3.07.2013

Rubi Guerra: “Este libro es más que una biografía” / Raquel González V.

Rubi Guerra: “This book is more than a biography”

The writer Rubi Guerra reveals the life of the poet Ramos Sucre in 110 pages


What would have happened to the writer if he hadn’t suffered from insomnia? Would he have consolidated his figure or would he have remained buried in obscurity? These are some of the questions that emerge upon reading La tarea del testigo, from the winner of the Rufino Blanco Fombona Novella Prize in the year 2006, Rubi Guerra (b. 1958).

The story is divided into 9 chapters and an appendix titled Tres historias perdidas. Each one of these sections recreates, with the help of the imagination, the life of the poet José Antonio Ramos Sucre (1890-1930), a citizen of Cumaná who dedicated his life to the world of letters, until committing suicide with a drug overdose.

“People always think that by glancing through the book they’re gonna find a short narrative of his life. More than a biography what I’m trying to do is show the character’s fragility. A figure inspired in the poet, but not the representation of the actual man,” Guerra expressed.

One of the aspects that stands out the most in the text is the mixture between dreams and reality. In these 110 pages, the author awakens the reader’s curiosity by constantly playing with reality and fiction.
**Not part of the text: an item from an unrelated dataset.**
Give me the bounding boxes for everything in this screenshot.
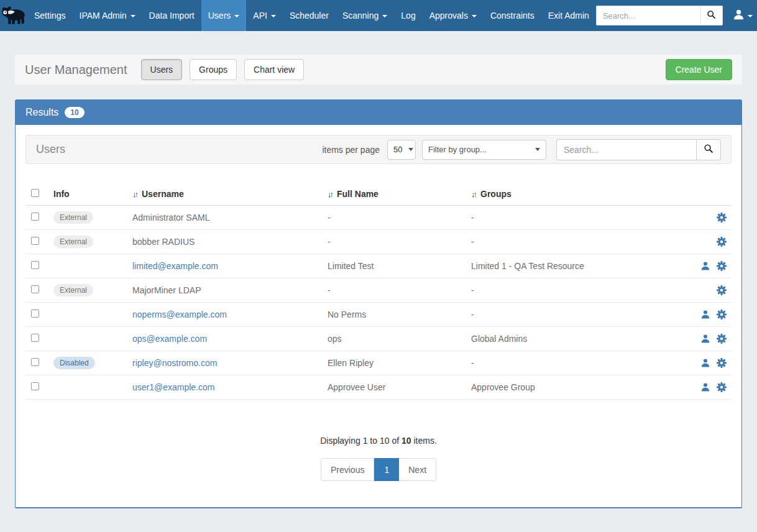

For the writer this interest is due to the enigma surrounding the figure of the man from Cumaná. “He remains very cherished by the public, he wanders between the oneiric and the vigil, between reality and mystery,” said the author of the collection of short stories Un sueño comentado (2004).
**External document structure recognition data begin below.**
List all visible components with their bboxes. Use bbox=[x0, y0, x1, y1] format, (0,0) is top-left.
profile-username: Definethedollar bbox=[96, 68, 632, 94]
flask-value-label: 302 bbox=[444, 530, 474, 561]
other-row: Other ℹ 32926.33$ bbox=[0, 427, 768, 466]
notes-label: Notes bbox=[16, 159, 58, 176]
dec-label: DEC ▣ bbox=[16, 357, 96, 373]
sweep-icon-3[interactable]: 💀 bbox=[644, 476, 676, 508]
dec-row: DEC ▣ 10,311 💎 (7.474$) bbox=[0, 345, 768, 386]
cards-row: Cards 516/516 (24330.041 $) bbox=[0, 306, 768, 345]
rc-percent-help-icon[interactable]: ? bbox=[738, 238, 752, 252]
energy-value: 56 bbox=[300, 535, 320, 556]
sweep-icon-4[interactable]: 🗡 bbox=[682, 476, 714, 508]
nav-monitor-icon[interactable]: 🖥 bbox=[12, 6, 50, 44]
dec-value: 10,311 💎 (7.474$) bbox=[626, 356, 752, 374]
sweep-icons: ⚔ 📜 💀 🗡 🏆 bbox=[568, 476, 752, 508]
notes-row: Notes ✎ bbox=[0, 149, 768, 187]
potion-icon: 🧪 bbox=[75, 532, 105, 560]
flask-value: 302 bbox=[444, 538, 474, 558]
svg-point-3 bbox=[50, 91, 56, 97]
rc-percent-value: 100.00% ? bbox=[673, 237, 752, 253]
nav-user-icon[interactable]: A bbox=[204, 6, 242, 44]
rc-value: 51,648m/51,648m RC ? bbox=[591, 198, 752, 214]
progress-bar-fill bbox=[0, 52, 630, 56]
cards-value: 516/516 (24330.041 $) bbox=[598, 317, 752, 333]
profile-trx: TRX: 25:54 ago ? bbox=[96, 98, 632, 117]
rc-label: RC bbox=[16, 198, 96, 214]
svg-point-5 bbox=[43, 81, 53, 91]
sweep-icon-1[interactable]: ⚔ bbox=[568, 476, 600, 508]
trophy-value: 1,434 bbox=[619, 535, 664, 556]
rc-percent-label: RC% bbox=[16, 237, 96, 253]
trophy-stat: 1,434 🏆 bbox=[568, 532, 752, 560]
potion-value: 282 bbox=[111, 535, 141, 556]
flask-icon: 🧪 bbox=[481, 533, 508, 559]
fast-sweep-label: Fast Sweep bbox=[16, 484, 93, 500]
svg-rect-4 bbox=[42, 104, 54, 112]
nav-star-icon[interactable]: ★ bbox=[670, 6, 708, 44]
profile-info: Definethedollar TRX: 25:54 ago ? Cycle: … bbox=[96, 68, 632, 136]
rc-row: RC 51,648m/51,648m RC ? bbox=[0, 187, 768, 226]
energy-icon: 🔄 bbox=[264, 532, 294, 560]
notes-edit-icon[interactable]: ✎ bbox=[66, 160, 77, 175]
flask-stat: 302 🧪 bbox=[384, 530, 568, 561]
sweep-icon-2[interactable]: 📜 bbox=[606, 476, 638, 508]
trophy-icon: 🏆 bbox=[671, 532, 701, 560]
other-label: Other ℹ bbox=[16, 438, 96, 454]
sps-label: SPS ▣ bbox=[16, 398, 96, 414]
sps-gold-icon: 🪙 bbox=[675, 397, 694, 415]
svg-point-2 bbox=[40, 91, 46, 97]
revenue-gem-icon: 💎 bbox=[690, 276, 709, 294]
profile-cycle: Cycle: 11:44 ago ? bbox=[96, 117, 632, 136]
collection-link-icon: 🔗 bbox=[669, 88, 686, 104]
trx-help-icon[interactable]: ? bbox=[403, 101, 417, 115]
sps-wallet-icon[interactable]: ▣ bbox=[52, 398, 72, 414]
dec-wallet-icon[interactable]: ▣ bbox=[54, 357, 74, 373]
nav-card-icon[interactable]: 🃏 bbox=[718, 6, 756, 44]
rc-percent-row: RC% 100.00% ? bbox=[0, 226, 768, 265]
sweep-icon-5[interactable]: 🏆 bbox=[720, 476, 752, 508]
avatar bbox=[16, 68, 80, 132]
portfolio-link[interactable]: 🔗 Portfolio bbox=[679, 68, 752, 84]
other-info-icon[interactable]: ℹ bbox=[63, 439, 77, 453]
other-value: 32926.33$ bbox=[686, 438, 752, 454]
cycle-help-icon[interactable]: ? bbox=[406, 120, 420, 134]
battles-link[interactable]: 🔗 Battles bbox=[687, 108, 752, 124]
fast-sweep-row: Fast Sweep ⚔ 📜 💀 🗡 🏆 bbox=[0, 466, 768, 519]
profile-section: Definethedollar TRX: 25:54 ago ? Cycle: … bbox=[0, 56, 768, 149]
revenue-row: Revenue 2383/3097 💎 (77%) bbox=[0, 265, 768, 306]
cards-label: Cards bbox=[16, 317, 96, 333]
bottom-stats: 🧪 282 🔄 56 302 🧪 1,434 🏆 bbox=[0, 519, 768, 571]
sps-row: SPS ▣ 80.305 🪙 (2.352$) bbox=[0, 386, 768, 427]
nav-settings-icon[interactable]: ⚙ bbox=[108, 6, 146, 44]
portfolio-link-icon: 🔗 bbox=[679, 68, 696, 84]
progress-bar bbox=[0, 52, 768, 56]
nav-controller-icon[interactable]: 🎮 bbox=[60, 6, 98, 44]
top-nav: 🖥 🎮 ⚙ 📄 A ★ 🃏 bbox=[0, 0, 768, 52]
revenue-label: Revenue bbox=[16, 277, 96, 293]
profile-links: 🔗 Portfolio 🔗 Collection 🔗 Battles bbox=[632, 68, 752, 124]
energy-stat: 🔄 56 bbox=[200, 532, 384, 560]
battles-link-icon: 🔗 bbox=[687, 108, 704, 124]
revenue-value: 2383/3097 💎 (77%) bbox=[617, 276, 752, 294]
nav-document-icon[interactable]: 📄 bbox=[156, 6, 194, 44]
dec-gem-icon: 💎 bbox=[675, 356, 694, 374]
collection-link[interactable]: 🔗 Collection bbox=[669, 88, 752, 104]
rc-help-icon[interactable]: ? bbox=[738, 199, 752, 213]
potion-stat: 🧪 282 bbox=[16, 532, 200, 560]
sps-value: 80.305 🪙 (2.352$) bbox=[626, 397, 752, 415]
This work displays the artist as a witness to the time he was fated to live. A man who through his words told the memories of his own story. Many followers of literature consider this poet to be enigmatic, while for others he represents an irreplaceable reference point.

The text centers around his final stau in Switzerland, the longing for his native land, the anguish produced by insomnia and the need to write and make himself read. Throughout the story, the author leaps between the epistolary genre, fiction and on some occasions draws near to the Gothic novel.

The story that began to move around the author’s mind was crystallized in 2006. “I finished that very year and it ended up winning the prize that hasn’t been convened again after that,” Guerra pointed out.

When asked about the literary scene in Venezuela he emphasized that it’s grown and that there will always be good writers and others that aren’t quite. Additionally, he pointed out that books have increased, but not the quantity of readers.